Data shown
***
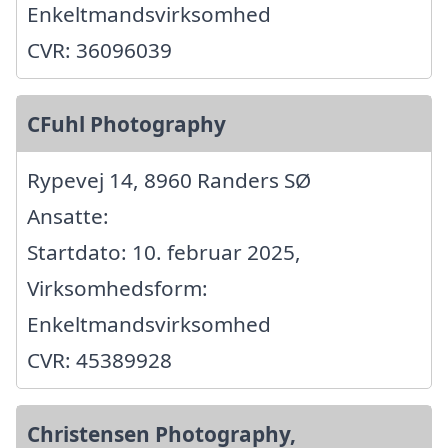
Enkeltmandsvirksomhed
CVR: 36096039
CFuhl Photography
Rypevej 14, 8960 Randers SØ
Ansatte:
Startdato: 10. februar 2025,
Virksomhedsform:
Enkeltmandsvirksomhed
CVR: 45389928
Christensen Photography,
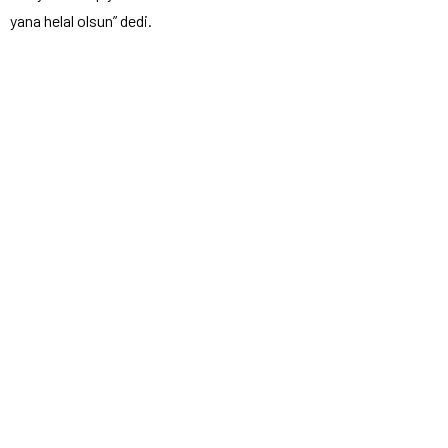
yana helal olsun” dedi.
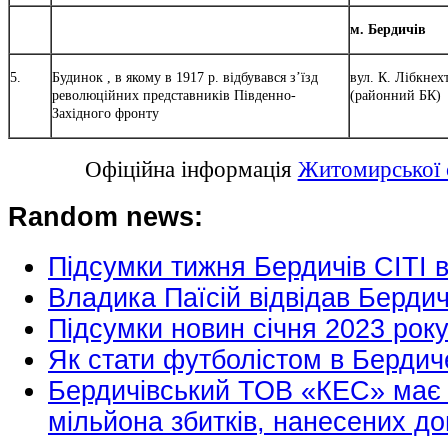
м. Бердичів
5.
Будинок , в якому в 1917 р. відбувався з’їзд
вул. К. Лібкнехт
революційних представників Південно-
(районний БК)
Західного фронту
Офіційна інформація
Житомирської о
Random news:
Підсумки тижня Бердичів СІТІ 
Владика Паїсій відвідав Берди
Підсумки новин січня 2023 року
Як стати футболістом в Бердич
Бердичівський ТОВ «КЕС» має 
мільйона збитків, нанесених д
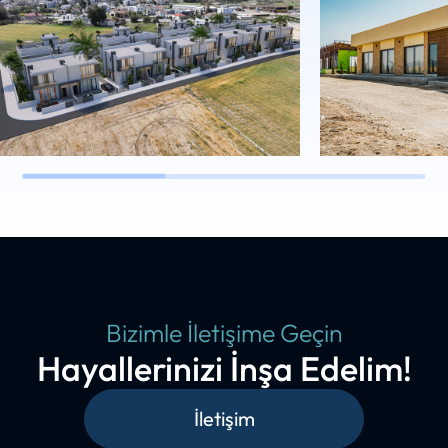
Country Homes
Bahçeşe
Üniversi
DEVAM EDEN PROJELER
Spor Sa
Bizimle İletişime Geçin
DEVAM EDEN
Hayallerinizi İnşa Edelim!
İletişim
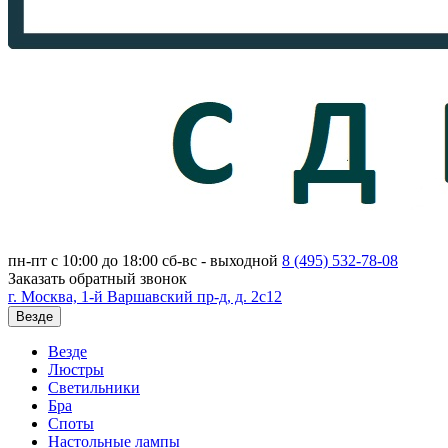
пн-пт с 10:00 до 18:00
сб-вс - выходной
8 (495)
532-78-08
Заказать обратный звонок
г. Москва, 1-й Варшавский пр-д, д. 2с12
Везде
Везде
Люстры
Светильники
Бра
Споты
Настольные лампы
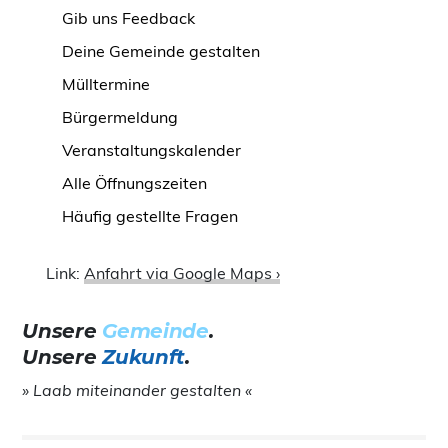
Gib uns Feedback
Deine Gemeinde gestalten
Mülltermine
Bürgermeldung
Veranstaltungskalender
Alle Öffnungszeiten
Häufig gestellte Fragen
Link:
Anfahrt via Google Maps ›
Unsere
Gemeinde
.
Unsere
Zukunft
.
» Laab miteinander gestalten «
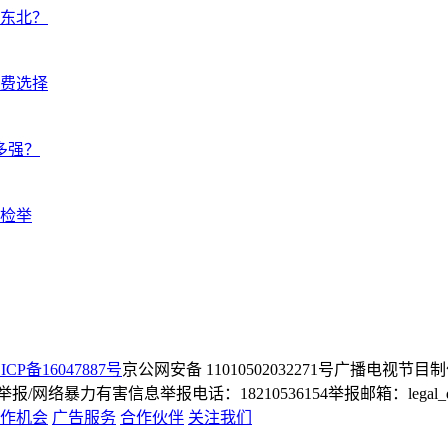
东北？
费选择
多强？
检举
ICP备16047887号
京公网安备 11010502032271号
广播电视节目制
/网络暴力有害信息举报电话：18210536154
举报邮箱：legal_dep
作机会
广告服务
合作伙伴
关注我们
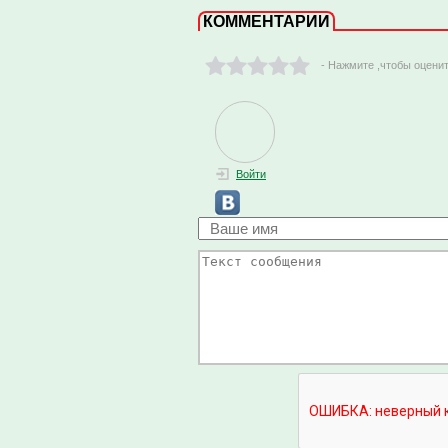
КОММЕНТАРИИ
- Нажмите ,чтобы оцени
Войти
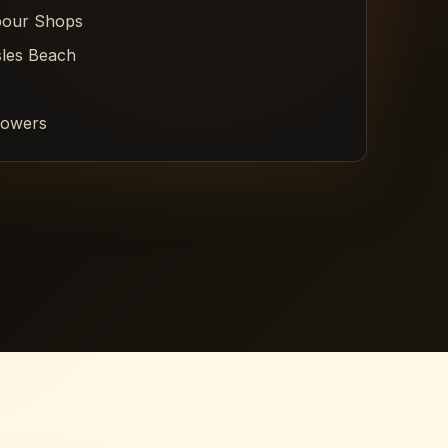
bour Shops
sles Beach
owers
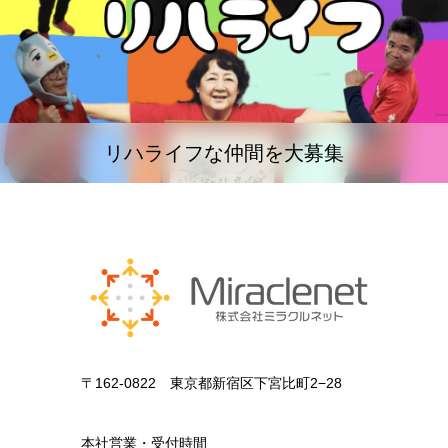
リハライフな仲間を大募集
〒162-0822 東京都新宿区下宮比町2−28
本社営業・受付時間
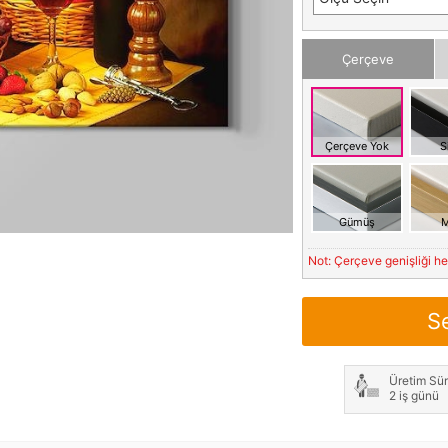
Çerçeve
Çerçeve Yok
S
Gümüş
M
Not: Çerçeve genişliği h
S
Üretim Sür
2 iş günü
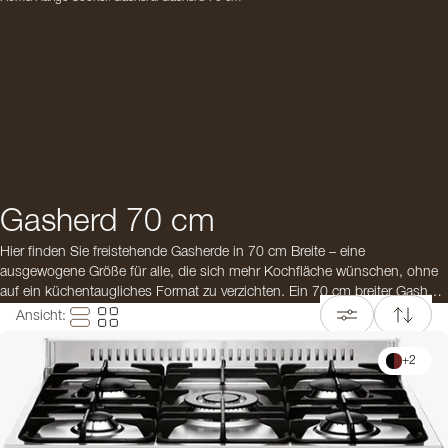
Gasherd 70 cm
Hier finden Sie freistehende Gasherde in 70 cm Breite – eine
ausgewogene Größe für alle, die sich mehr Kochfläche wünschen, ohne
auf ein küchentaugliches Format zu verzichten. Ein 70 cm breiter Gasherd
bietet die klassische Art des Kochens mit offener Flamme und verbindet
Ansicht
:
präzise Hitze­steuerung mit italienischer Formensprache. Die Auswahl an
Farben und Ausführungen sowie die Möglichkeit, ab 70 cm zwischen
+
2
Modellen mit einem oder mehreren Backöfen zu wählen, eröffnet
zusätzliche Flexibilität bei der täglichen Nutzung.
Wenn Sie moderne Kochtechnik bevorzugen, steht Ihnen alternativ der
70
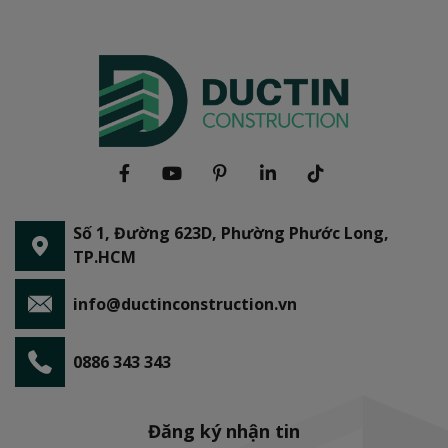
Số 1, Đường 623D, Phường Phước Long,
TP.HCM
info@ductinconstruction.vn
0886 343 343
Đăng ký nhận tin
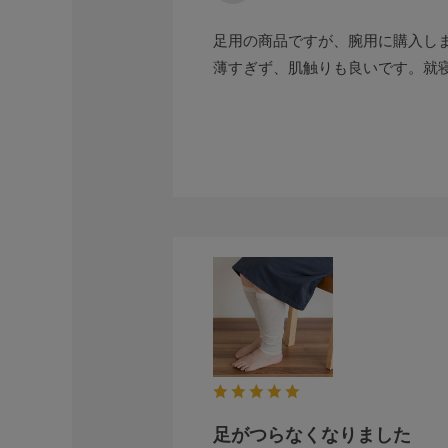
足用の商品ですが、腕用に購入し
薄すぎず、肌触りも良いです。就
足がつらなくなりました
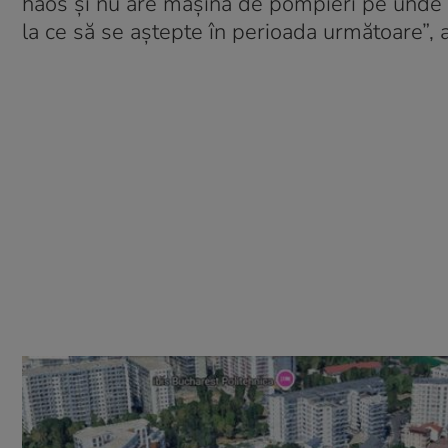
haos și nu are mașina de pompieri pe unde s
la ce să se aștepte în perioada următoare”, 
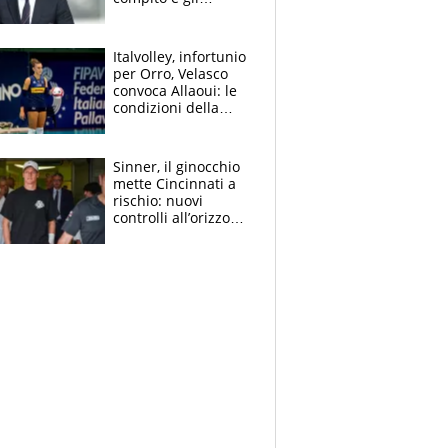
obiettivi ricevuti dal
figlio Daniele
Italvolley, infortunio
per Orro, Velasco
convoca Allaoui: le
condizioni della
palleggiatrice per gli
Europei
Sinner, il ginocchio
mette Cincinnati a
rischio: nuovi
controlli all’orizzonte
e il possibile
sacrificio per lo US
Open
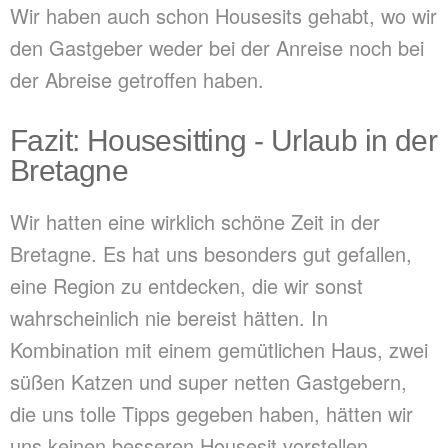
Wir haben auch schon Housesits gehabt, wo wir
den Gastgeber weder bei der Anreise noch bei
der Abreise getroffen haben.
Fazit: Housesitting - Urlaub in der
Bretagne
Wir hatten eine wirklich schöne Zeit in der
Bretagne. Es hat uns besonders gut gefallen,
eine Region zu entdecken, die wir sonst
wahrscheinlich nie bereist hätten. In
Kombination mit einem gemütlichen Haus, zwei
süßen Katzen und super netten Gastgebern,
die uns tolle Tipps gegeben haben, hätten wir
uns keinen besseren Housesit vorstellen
***
Task objective
Lines with the word "gestalten": copy each one from the data above.

Expected answer
Deine Gemeinde gestalten
» Laab miteinander gestalten «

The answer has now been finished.